## WORK TO BE COMPLETED:
In the entries below, begin at the line that has "お気に入り (543, 224)" and stop after the line that has "Manuali (78, 2480)"; output those lines exactly, leaving out pictures.

## RECORDS SHOWN:
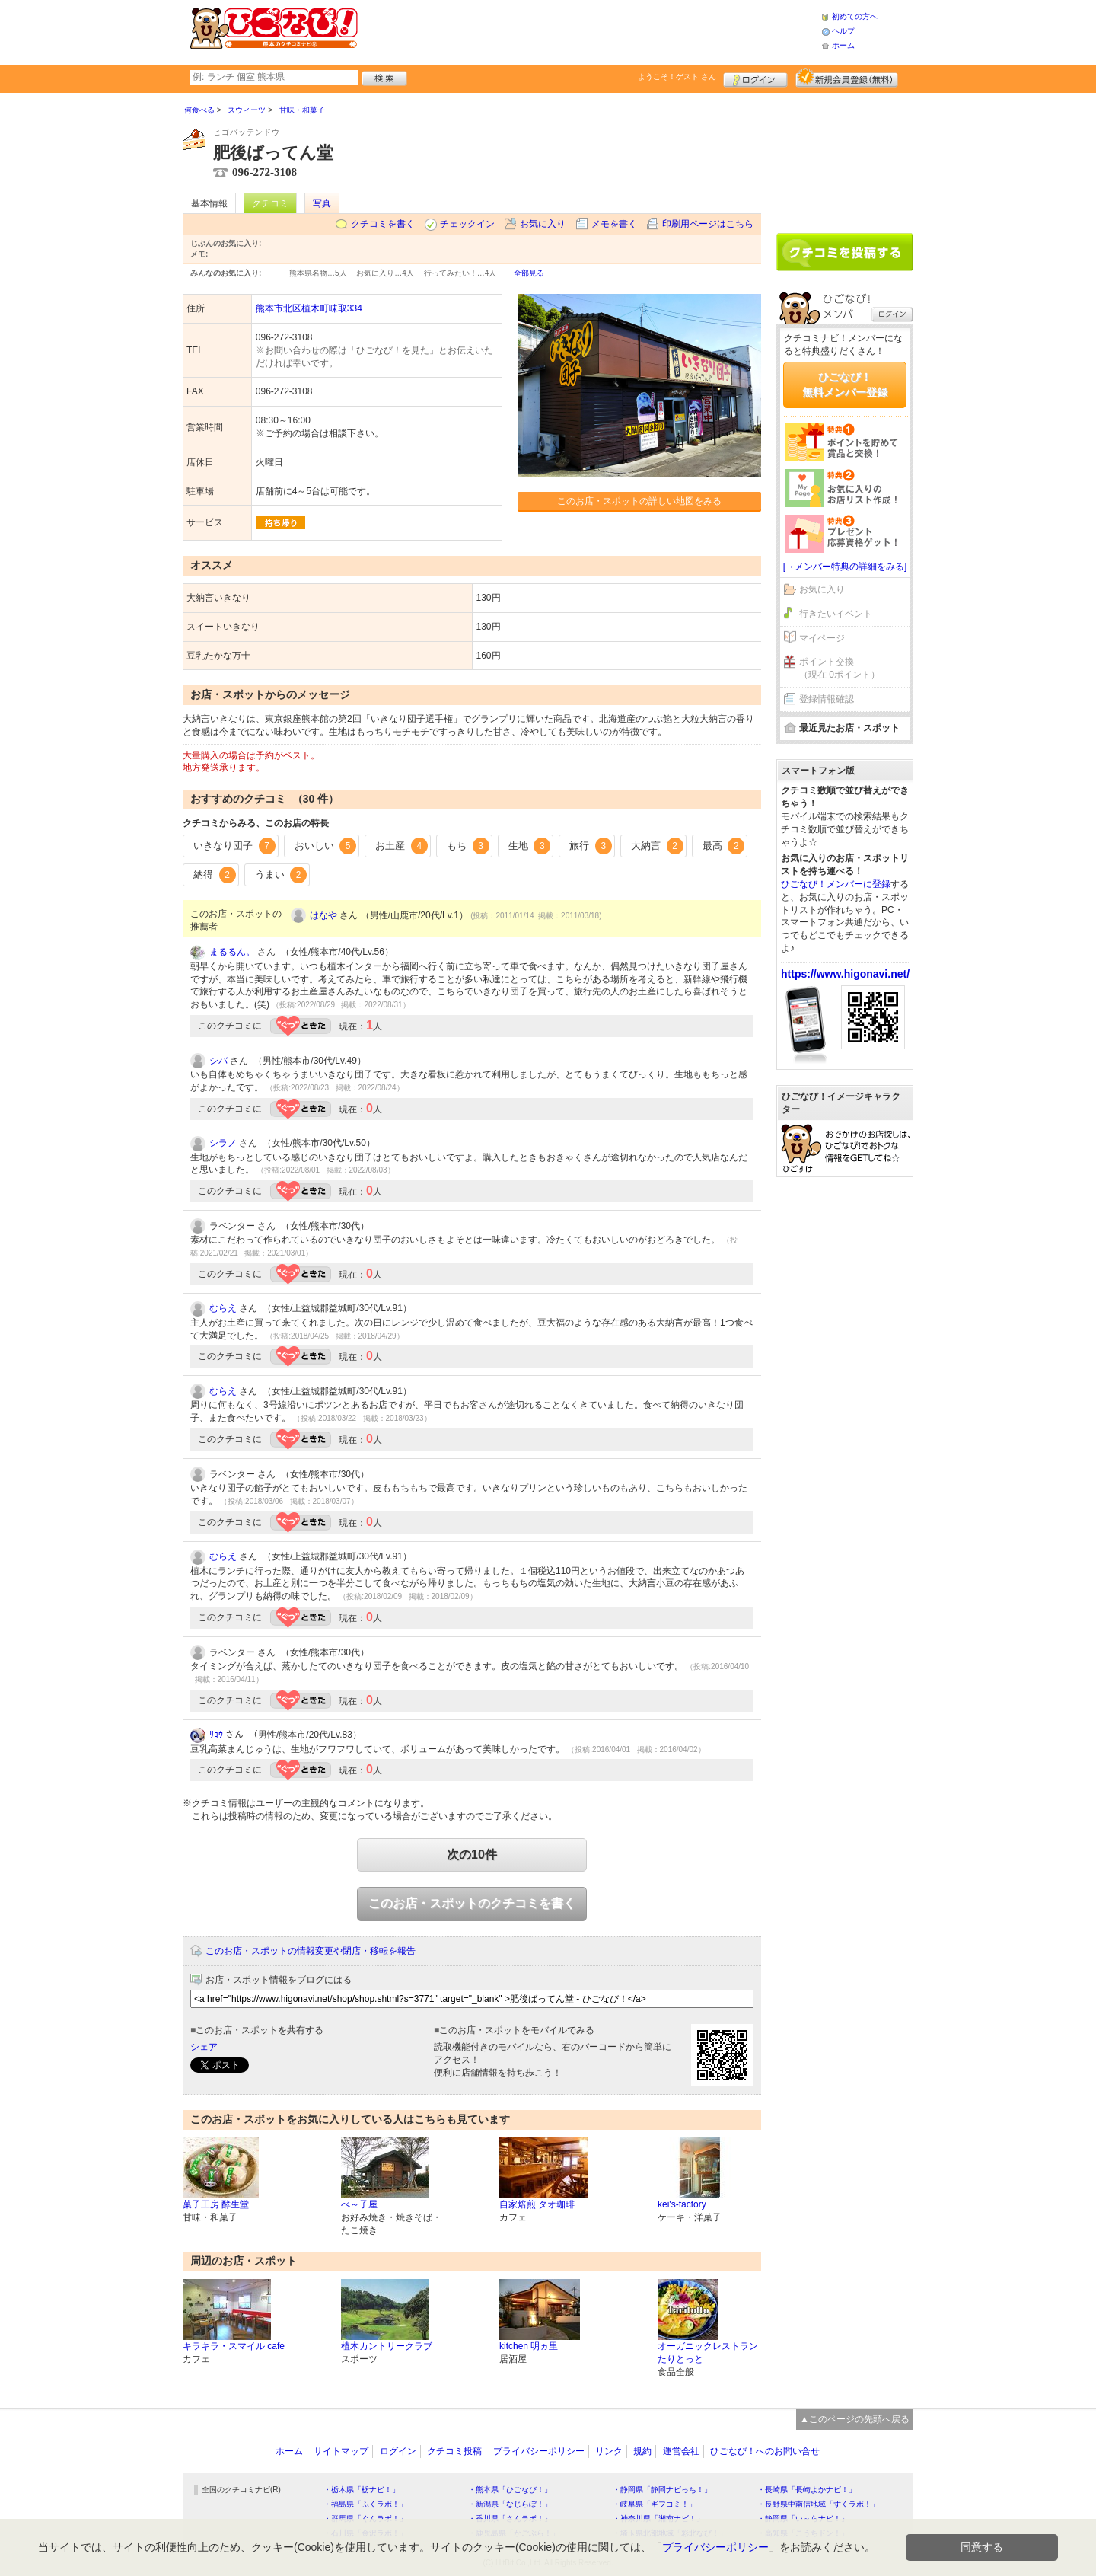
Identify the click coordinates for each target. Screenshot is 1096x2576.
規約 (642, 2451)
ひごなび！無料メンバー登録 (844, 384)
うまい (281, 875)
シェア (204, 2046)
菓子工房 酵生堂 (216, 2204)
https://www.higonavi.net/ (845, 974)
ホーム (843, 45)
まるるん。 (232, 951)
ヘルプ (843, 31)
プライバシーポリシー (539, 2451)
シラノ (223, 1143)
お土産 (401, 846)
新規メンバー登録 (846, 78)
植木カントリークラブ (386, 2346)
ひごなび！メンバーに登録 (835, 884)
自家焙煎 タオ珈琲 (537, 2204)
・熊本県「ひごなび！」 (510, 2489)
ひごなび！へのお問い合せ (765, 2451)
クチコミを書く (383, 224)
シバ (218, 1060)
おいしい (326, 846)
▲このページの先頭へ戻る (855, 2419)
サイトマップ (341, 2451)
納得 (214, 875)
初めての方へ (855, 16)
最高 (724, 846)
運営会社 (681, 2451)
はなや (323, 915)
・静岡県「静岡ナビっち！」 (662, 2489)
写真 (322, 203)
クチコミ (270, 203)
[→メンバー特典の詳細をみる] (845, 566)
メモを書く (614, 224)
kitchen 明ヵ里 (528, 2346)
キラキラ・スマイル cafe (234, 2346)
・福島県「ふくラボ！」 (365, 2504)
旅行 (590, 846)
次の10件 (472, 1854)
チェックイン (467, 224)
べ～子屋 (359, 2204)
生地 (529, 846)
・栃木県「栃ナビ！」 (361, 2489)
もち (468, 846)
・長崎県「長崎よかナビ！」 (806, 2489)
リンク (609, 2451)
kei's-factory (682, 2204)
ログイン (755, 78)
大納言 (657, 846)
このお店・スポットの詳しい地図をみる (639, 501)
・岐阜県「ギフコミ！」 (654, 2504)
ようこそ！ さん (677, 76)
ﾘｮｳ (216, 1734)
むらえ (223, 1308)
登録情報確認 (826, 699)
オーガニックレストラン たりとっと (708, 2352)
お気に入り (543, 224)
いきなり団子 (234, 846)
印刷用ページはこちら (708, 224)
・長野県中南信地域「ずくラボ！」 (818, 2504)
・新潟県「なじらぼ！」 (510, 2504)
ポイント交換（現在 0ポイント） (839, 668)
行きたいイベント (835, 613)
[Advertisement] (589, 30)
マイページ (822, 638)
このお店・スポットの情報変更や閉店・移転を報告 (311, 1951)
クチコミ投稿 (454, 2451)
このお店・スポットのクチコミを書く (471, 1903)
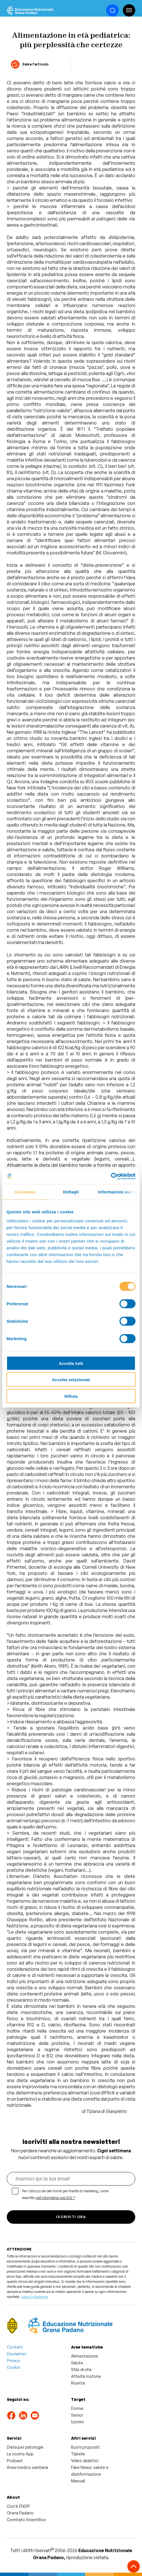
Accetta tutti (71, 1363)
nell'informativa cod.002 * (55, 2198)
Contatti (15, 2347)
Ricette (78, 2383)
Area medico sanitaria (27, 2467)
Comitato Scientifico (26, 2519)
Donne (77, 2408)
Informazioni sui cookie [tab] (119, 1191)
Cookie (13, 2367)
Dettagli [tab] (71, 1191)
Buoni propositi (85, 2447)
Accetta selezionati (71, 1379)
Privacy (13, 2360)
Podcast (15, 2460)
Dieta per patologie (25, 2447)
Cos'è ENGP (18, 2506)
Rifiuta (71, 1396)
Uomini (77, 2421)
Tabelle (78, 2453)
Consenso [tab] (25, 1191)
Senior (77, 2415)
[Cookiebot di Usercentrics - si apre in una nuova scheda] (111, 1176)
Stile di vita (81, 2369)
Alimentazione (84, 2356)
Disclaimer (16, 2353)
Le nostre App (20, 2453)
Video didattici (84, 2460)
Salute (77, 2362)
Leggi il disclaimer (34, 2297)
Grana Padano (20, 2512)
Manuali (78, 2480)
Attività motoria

## WRITTEN SOLUTION:
お気に入り (543, 224)
いきなり団子 (234, 846)
印刷用ページはこちら (708, 224)
・長野県中南信地域「ずくラボ！」 (818, 2504)
・新潟県「なじらぼ！」 (510, 2504)
ポイント交換（現在 0ポイント） (839, 668)
行きたいイベント (835, 613)
[Advertisement] (589, 30)
マイページ (822, 638)
このお店・スポットの情報変更や閉店・移転を報告 (311, 1951)
クチコミ投稿 (454, 2451)
このお店・スポットのクチコミを書く (471, 1903)
Accetta tutti (71, 1363)
nell'informativa cod.002 * (55, 2198)
Contatti (15, 2347)
Ricette (78, 2383)
Area medico sanitaria (27, 2467)
Comitato Scientifico (26, 2519)
Donne (77, 2408)
Informazioni sui cookie [tab] (119, 1191)
Cookie (13, 2367)
Dettagli [tab] (71, 1191)
Buoni propositi (85, 2447)
Accetta selezionati (71, 1379)
Privacy (13, 2360)
Podcast (15, 2460)
Dieta per patologie (25, 2447)
Cos'è ENGP (18, 2506)
Rifiuta (71, 1396)
Uomini (77, 2421)
Tabelle (78, 2453)
Consenso [tab] (25, 1191)
Senior (77, 2415)
[Cookiebot di Usercentrics - si apre in una nuova scheda] (111, 1176)
Stile di vita (81, 2369)
Alimentazione (84, 2356)
Disclaimer (16, 2353)
Le nostre App (20, 2453)
Video didattici (84, 2460)
Salute (77, 2362)
Leggi il disclaimer (34, 2297)
Grana Padano (20, 2512)
Manuali (78, 2480)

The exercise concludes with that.